Globalizm ne kadar modernliğin yaygınlaşmasıysa, milliyetçilik de Gellner’in dediği gibi, “geleceğimizin kaderi” olarak daha da belirginleşerek etkisini arttırarak sürdüreceğe benzemektedir.[27] Bir başka deyişle, eğer globalizmde milliyetçilikler ve kimlik temelli ayırımlar çoğalıyorsa, bu, post-modern bir durum değil, modernizmin sürdüğü anlamına gelmektedir.


DİPNOTLARI
[1] Levi-Strauss son yıllarda bir değişim geçirmiştir.
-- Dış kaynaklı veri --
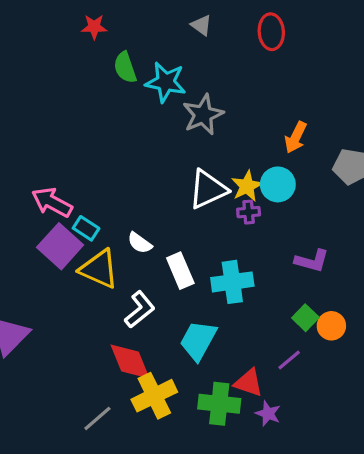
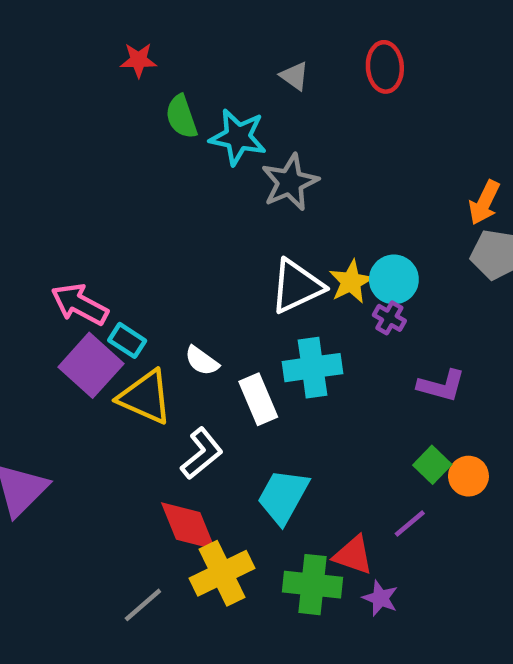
gray triangle: (201, 25) -> (294, 76), moved
orange arrow: (296, 137) -> (484, 203), moved
purple cross: (249, 212) -> (389, 318), moved, turned 35
cyan cross: (232, 282) -> (312, 368), moved

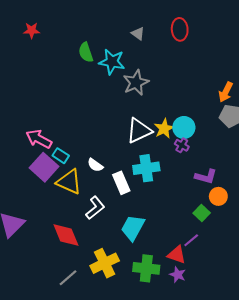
red star: (138, 60) -> (32, 30), moved
orange circle: (468, 476) -> (218, 196), moved
red diamond: (188, 526) -> (66, 235), moved
red triangle: (353, 555) -> (177, 255), moved

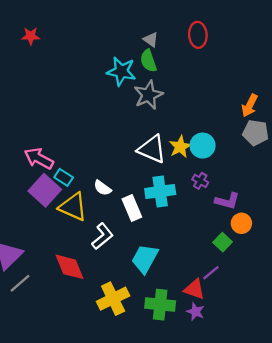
green semicircle: (86, 52) -> (148, 61), moved
white triangle: (139, 131) -> (152, 149), turned 48
purple cross: (182, 145) -> (200, 181), moved
gray line: (68, 278) -> (20, 283), moved

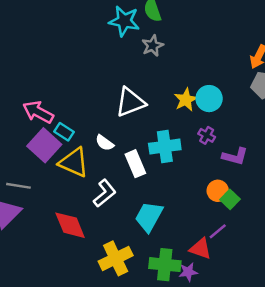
gray star: (148, 95) -> (153, 46), size x0.7
white triangle: (152, 149) -> (130, 102), moved, turned -44
orange circle: (241, 223) -> (218, 191), moved
gray line: (20, 283) -> (18, 186), moved, turned 50
purple star: (195, 312) -> (188, 272), moved, turned -30

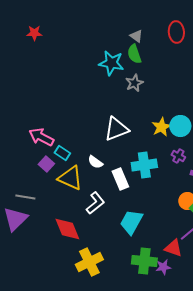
purple square: (44, 145) -> (46, 164), size x0.6
yellow cross: (116, 258) -> (89, 262), moved

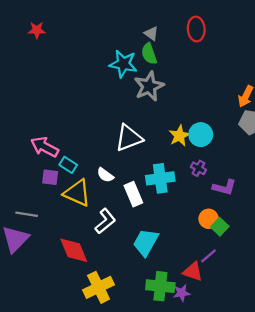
gray star: (134, 83) -> (149, 86), size x1.5
purple square: (46, 164) -> (50, 177), turned -35

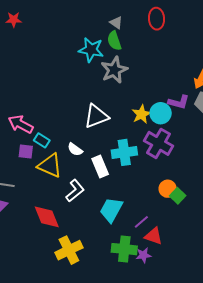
purple cross: (198, 168) -> (159, 143), size x2.0
purple L-shape: (224, 187) -> (179, 102), moved
purple line: (209, 256) -> (141, 222), moved

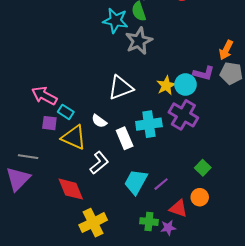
orange circle: (168, 189) -> (200, 197), moved
purple line: (141, 222) -> (161, 184), moved
green cross: (124, 249) -> (149, 222), size x0.7

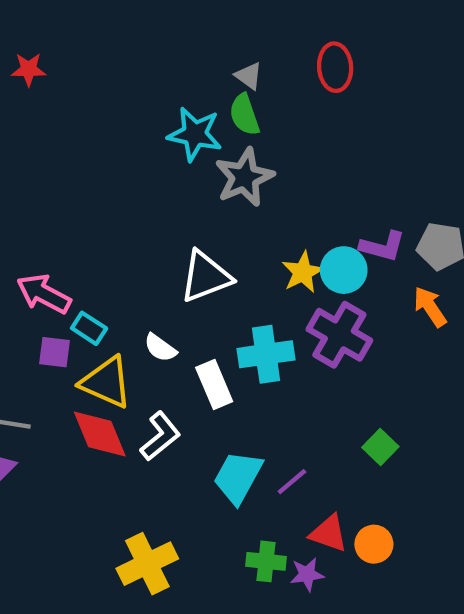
orange arrow: (226, 50) -> (430, 307), moved, turned 120
red diamond: (71, 189) -> (100, 434), moved
orange circle: (200, 197) -> (374, 544), moved

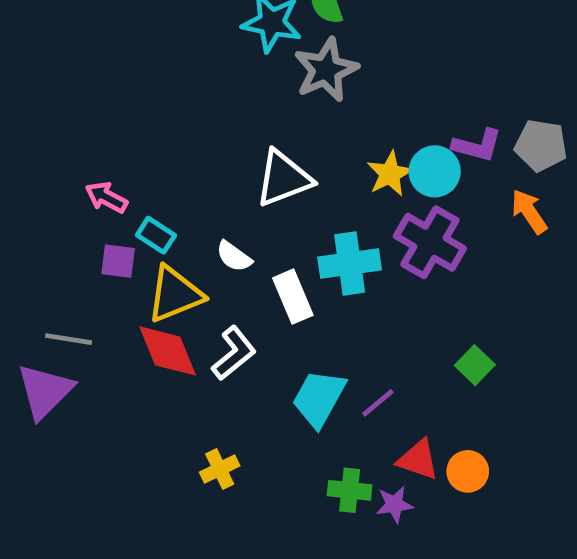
pink arrow: (44, 294) -> (106, 197), size x0.7
yellow triangle: (106, 382) -> (175, 294), turned -46
yellow cross: (147, 564) -> (220, 469), moved, size x0.6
Balibar’ın şu cümlesi konuyu özetlemektedir: “Daha önce, bütün uygarlıkların eşit derecede karmaşık ve insan düşüncesinin ilerlemesi için eşit derecede gerekli olduğunu kanıtlayarak ünlenen, antroplojinin büyük ismi (Levi-Strauss) şimdi kendini, istiyerek ya da istemeyerek, kültürel mesafelerin ortadan kaldırılmasının, kültürel karışımın insanlığın ölümüne tekabül edeceği ve hatta belki de biyolojik olarak hayatta kalmasını sağlayan düzenlemeleri bile tehlikeye sokacağı düşüncesinin hizmetine girmiş olarak bulmuştur.... Kendi adıma Levi-Strauss’un öğretisinin ırkçı olduğunu değil; 19. ve 20. yy’ın ırkçı teorilerinin hümanizmanın kavramsal alanında kurulduklarını savunuyorum.” E. Balibar ve I. Wallerstein, Irk, Ulus, Sınıf: Belirsiz Kimlikler, Metis Yay., İstanbul, 3. Basım, 2000, s: 31. Balibar’ın bu cümlesi ve ırk-milliyetçilik konularına yaklaşımı aşağıda daha ayrıntılı ele alınacaktır.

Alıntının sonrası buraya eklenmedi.